Refuge
What Refuge Actually Looks Like
Refuge is a deep, muted blue-green that reads more like a moody slate than a vibrant teal. In a well-lit room, you will see the green coming forward, giving it an almost forest quality. Move into a dim corner or wait for the sun to drop, and the same wall turns dusky and gray. It is a chameleon, but a subtle one.
This color carries a lot of weight. It is dark enough to anchor a room without going fully black or navy, which is part of why people reach for it. Under warm incandescent bulbs, Refuge softens and leans cozy. Under cooler LED light or north-facing daylight, the gray base takes over and the whole thing turns more serious and steely.
What makes it distinctive is that it never feels flat. There is depth in this paint that you notice across the day. You can check the official Sherwin-Williams Refuge page to see the swatch, but a swatch will not tell you how much it shifts. Sample it on your actual wall before you commit.
Refuge Undertones
The dominant undertone here is gray-green, with a quiet blue sitting underneath. That blue is what keeps Refuge from feeling earthy or olive. When you pair it with trim or furnishings, that combination matters. Warm-toned woods and brass will play against the green side, while crisp whites and cool metals will pull out the blue and gray.
Pay attention to the undertone when choosing adjacent colors. Refuge can make a creamy off-white next to it look slightly yellow, and it can make a stark white look colder than you expected. Test those pairings in the room, not on a screen.
Where Refuge Works Best
Refuge shines in spaces where you want depth and a sense of enclosure. Think dining rooms, studies, powder rooms, bedrooms, and built-in cabinetry. It works well on an accent wall or wrapped around an entire small room where the darkness becomes an asset rather than a problem.
Orientation changes the experience. In a south-facing room with strong light, Refuge keeps its green character and stays lively. In a north-facing room, it goes cooler and grayer, so be sure you want that mood before painting all four walls. In small spaces, leaning into the dark and skipping the fight for brightness usually pays off. In large, bright rooms, it holds its color without feeling like a cave.
What to Pair With Refuge
For trim, a soft white like Sherwin-Williams Alabaster (SW 7008) keeps things warm without going stark. If you want more contrast, Pure White (SW 7005) gives you a cleaner edge. Natural oak and walnut flooring both work, with walnut deepening the cozy effect and oak adding a lighter counterpoint.

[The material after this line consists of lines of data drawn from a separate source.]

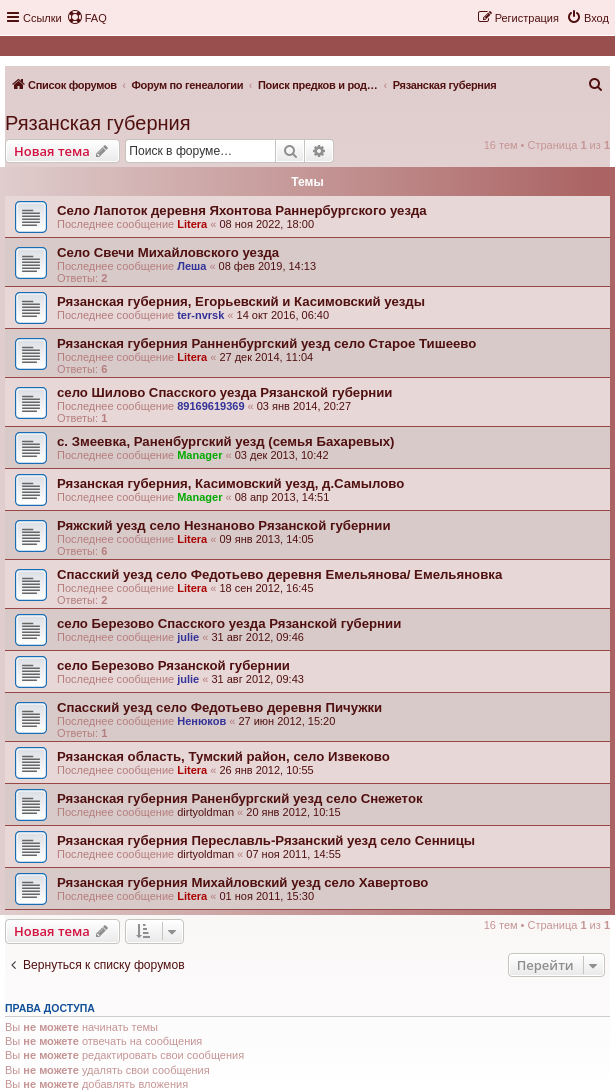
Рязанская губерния (98, 123)
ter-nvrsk (200, 315)
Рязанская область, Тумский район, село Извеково (223, 756)
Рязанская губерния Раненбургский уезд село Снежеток (240, 798)
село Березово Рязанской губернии (173, 665)
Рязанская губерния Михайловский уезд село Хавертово (242, 882)
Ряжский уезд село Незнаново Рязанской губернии (224, 525)
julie (188, 637)
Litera (192, 224)
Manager (199, 455)
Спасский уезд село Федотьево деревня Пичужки (219, 707)
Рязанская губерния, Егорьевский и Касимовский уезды (241, 301)
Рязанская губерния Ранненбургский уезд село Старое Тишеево (266, 343)
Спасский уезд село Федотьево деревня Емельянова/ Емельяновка (279, 574)
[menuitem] (87, 18)
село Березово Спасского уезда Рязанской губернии (229, 623)
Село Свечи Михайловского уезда (168, 252)
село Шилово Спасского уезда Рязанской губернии (224, 392)
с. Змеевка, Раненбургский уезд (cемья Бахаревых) (225, 441)
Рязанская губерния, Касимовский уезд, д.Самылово (230, 483)
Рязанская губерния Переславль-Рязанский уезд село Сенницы (266, 840)
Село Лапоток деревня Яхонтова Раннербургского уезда (242, 210)
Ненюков (201, 721)
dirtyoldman (205, 812)
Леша (191, 266)
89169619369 (210, 406)
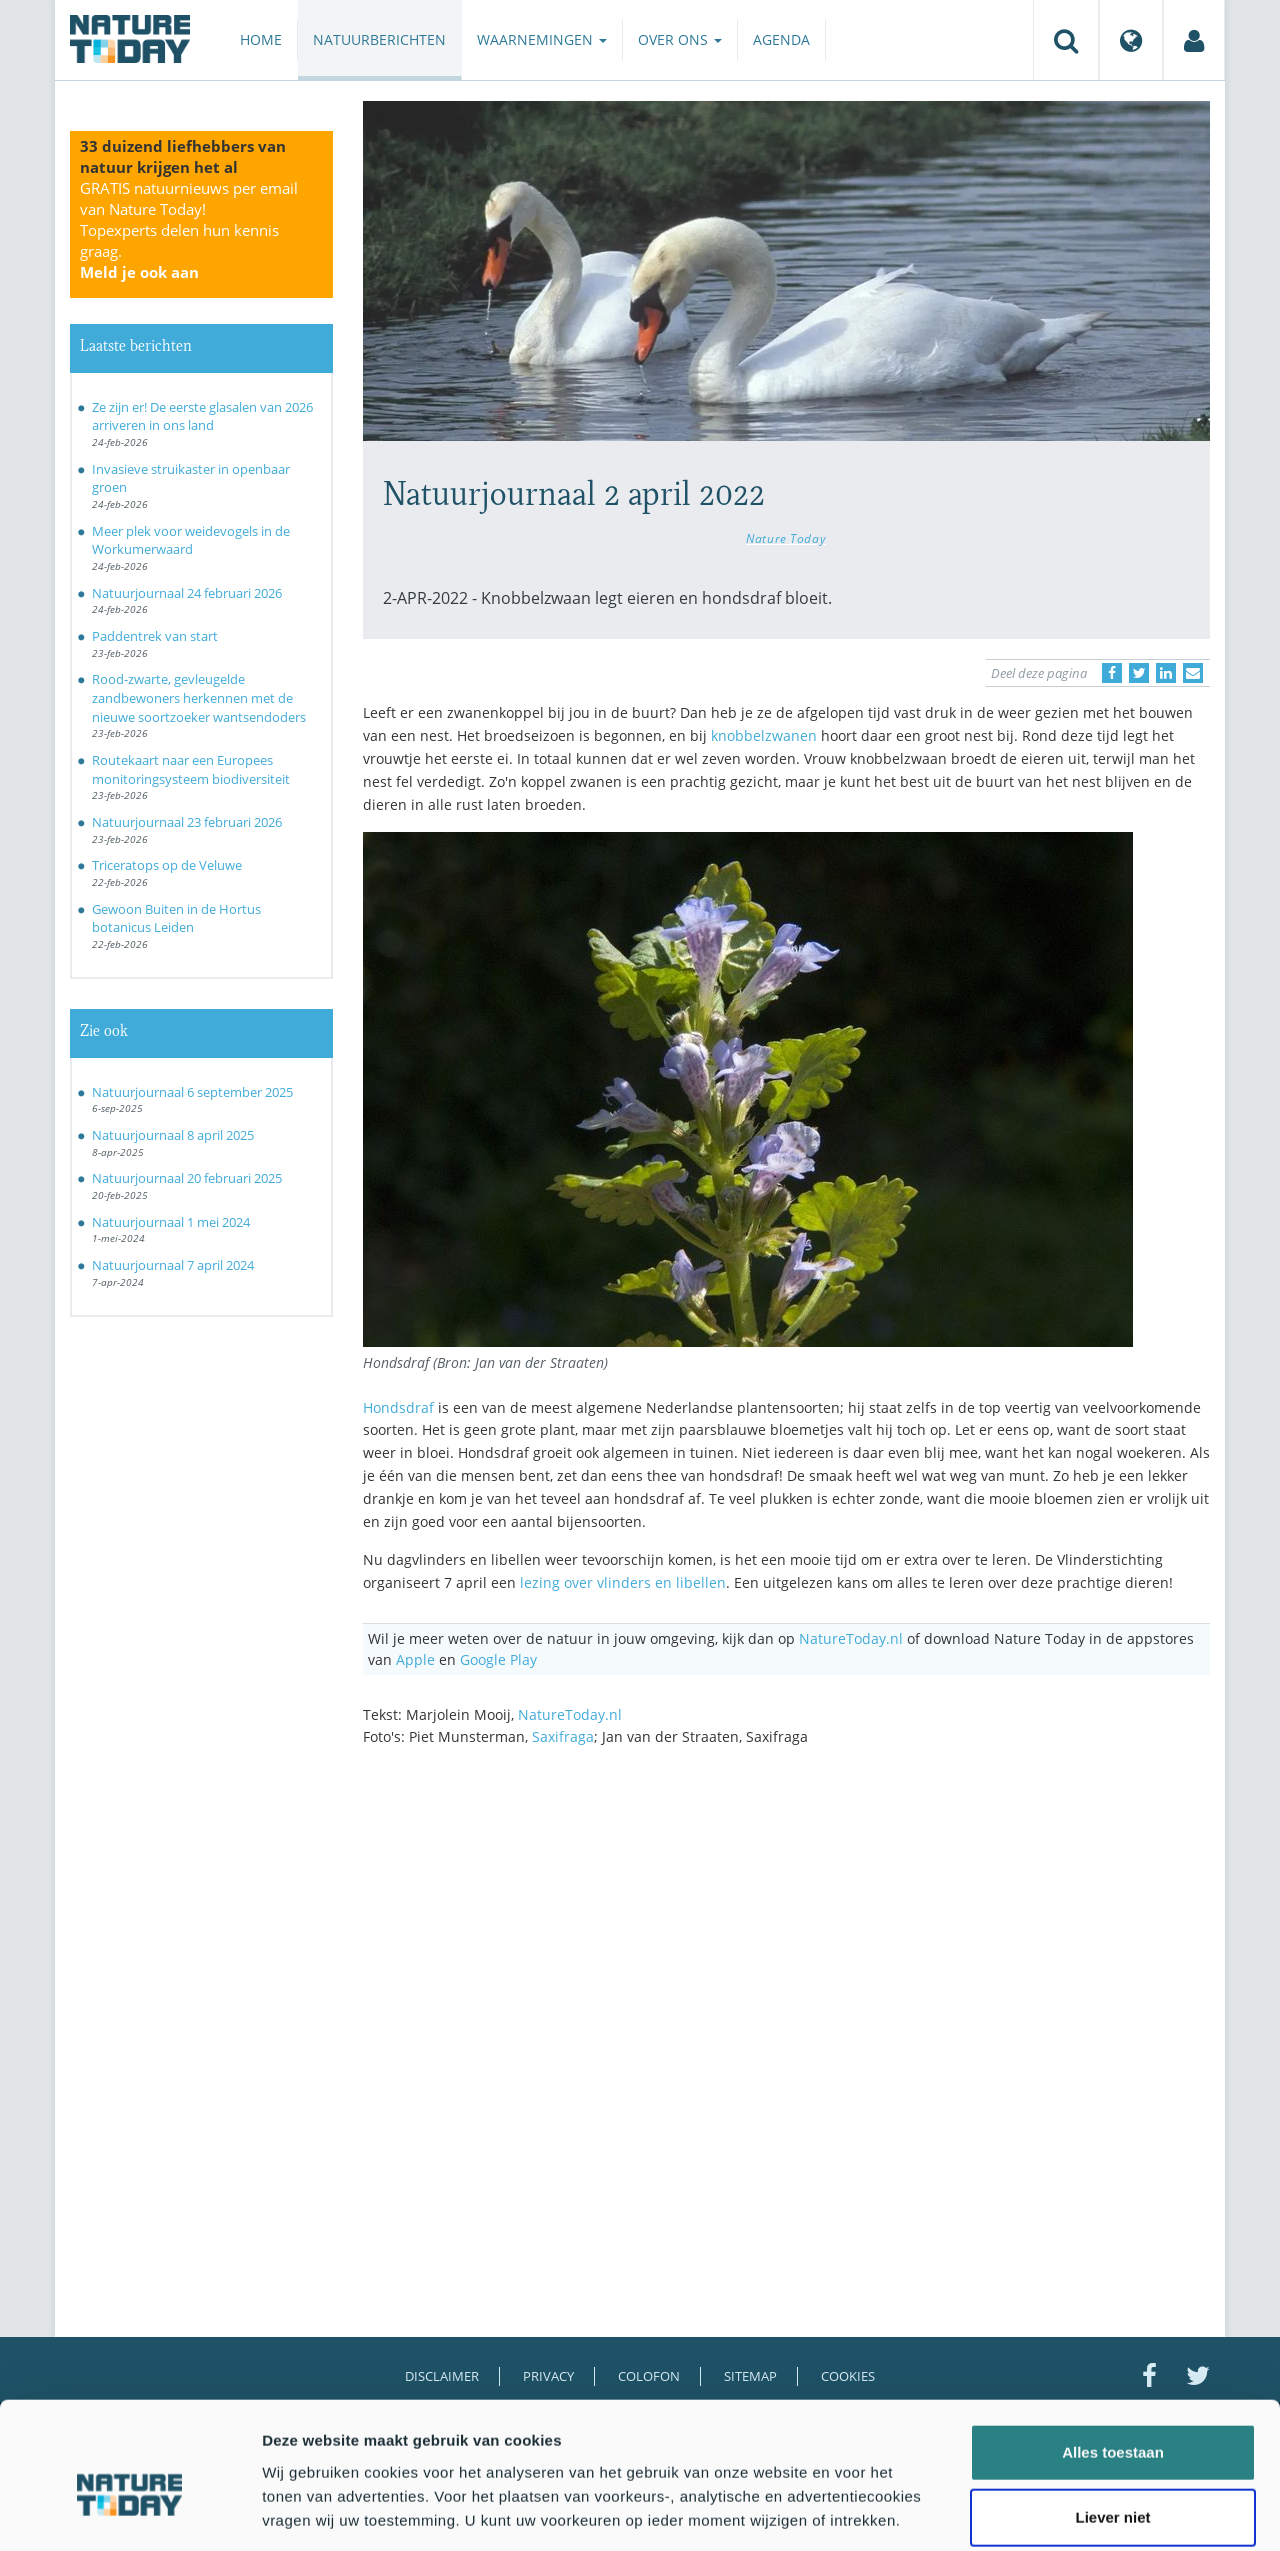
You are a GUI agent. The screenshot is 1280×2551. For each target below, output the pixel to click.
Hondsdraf (398, 1407)
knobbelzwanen (764, 735)
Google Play (498, 1659)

For furniture, warm leather, rattan, and aged brass all complement the green undertone. Cream and camel textiles soften the room. If you want a coordinating wall color, try a warm greige like Accessible Beige (SW 7036) in an adjoining space, or go bolder with a muted terracotta as an accent. Black hardware and matte fixtures look sharp against it.

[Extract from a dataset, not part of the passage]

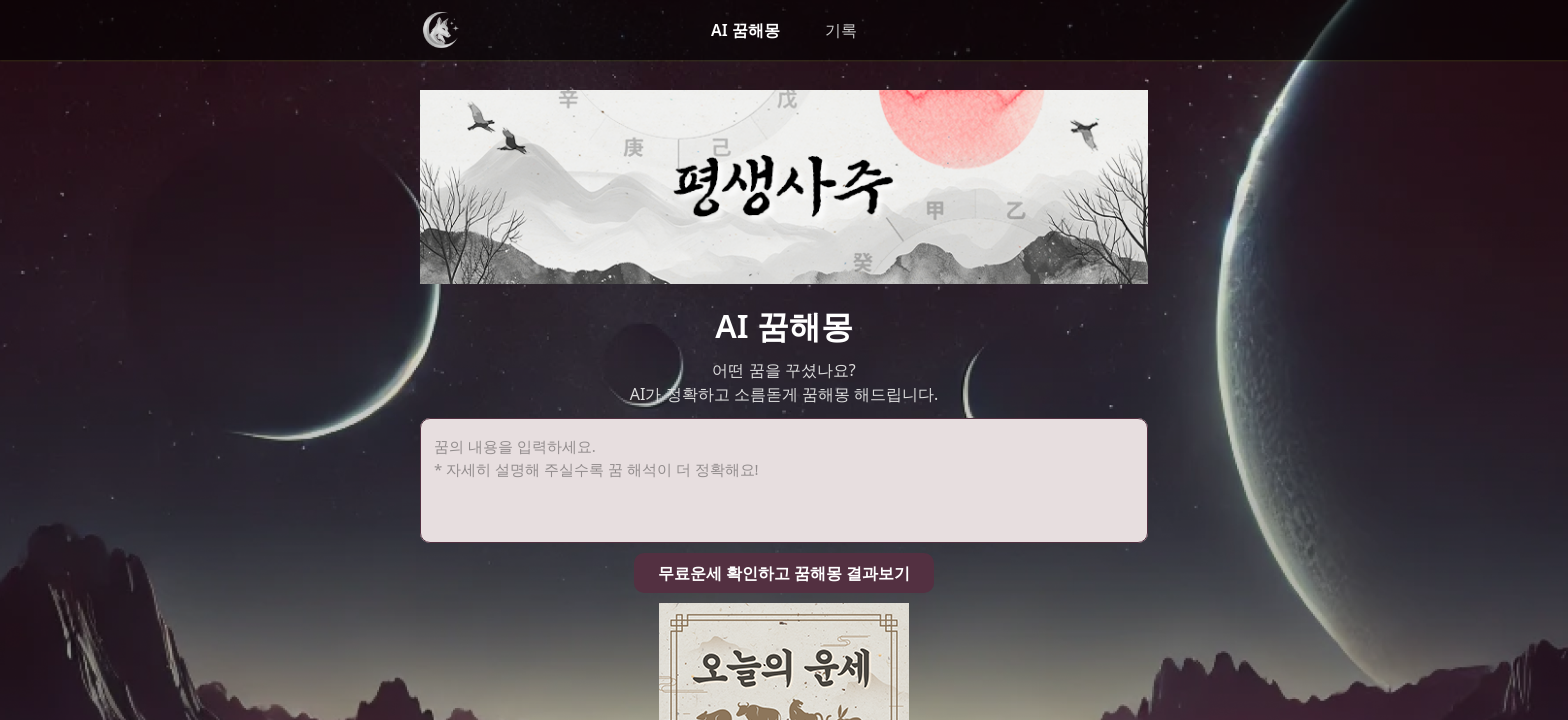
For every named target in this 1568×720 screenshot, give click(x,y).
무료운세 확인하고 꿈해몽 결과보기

Colors That Clash With Refuge
Avoid pairing Refuge with bright, saturated primary colors, which fight its muted depth and make both look off. Cool pastel pinks and lavenders tend to clash with the gray-green base. Stark, blue-toned grays can leave the room feeling cold and flat, since they emphasize the worst of Refuge's gray side without adding contrast. The common mistake is forcing it to brighten a dark room. It will not. Work with the depth instead of against it.